Glühende Sonne bringt Autofahrer nicht nur zum Schwitzen, sondern auch oft zum Blinzeln. " Blendender Sonnenschein und Reflexionen entgegenkommender oder parkender Autos stellen jedoch ein nicht zu unterschätzendes Risiko beim Autofahren dar", warnt ARBÖ-Verkehrsexperte Gerald Schneider.

"Bekommt Mann oder Frau die Sonne bzw. reflektierende Lichtstrahlen  genau in die Augen, ist für einige Sekunden Schluss mit Sehen. Das Auge braucht danach einige Zeit, um sich von diesem Treffer wieder erholen zu können", so Schneider.

Einfache Abhilfe: eine Sonnenbrille! Doch nicht jede Sonnenbrille ist für gutes Sehen beim Autofahren geeignet, warnt der ARBÖ. Gute Sonnenbrillen tragen laut EU-Norm das CE-Zeichen und eine zusätzliche Kennzeichnung mit "UV-400" , das heißt, dass sie mit einem UV-Filter ausgestattet sind, der für das Auge schädliches ultraviolettes Licht ausfiltert. Der Brillenrahmen , aber auch die Gläser sollen aus Kunststoff sein und nicht aus Metall bzw. Glas. Denn geht die Brille bei einem Unfall zu Bruch, können Splitter-Bruchteile das Gesicht und die Augen verletzen.

Wichtig ist ebenfalls die Farbe, in der die Sonnenbrillengläser getönt sind . Braun-, Grau- oder Grüntöne sind am besten, weil sie die Naturfarben nicht verfälschen. Für Personen mit Sehschwäche ist eine Sonnenbrille mit der gleichen Dioptrienzahl wichtig. Zerkratzte Sonnenbrillen führen zu Streulicht und Blendung und sollten getauscht werden.
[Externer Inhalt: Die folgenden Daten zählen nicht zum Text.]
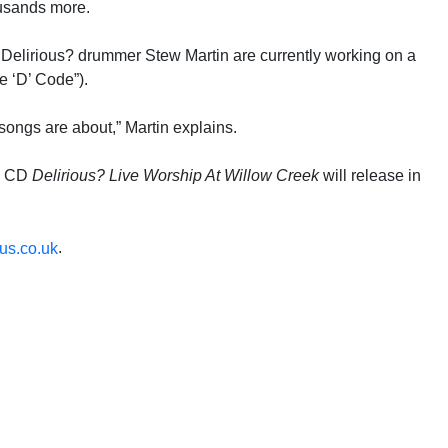
ousands more.
d Delirious? drummer Stew Martin are currently working on a
e ‘D’ Code”).
 songs are about,” Martin explains.
io CD
Delirious? Live Worship At Willow Creek
will release in
.
us.co.uk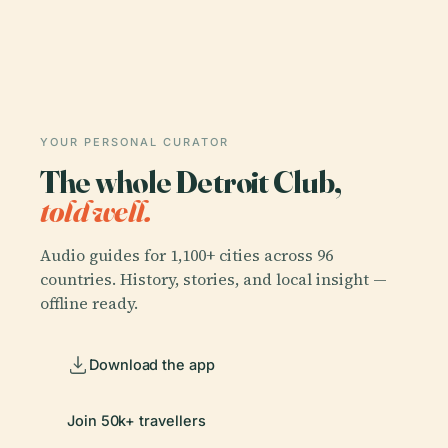
YOUR PERSONAL CURATOR
The whole Detroit Club,
told well.
Audio guides for 1,100+ cities across 96
countries. History, stories, and local insight —
offline ready.
Download the app
Join 50k+ travellers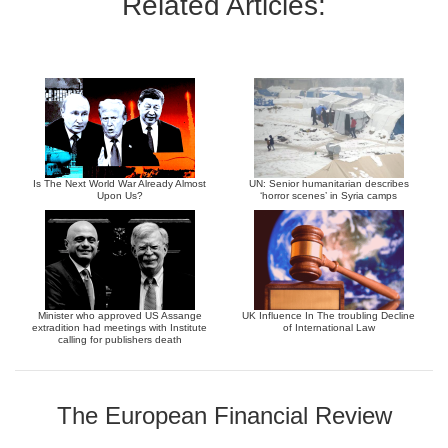
Related Articles:
Is The Next World War Already Almost
UN: Senior humanitarian describes
Upon Us?
‘horror scenes’ in Syria camps
Minister who approved US Assange
UK Influence In The troubling Decline
extradition had meetings with Institute
of International Law
calling for publishers death
The European Financial Review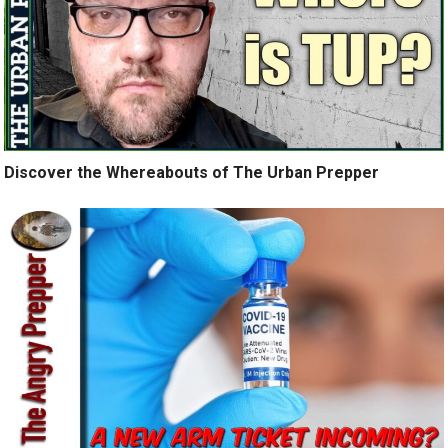
Discover the Whereabouts of The Urban Prepper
"Wer ohne bzw. mit der falschen Sonnenbrille bei starkem Sonnenschein unterwegs ist, kneift automatisch die Augen zusammen, muss sich bei der Fahrt sehr stark konzentrieren und ermüdet dadurch sehr rasch. Dass dadurch Fahrfehler hervorgerufen werden und Unfälle entstehen könnten, ist klar", warnt Schneider. "Sonnenbrillen sind daher nicht nur modischer Firlefanz, sondern ein wichtiger Faktor für mehr Verkehrssicherheit", betont der ARBÖ-Verkehrsexperte.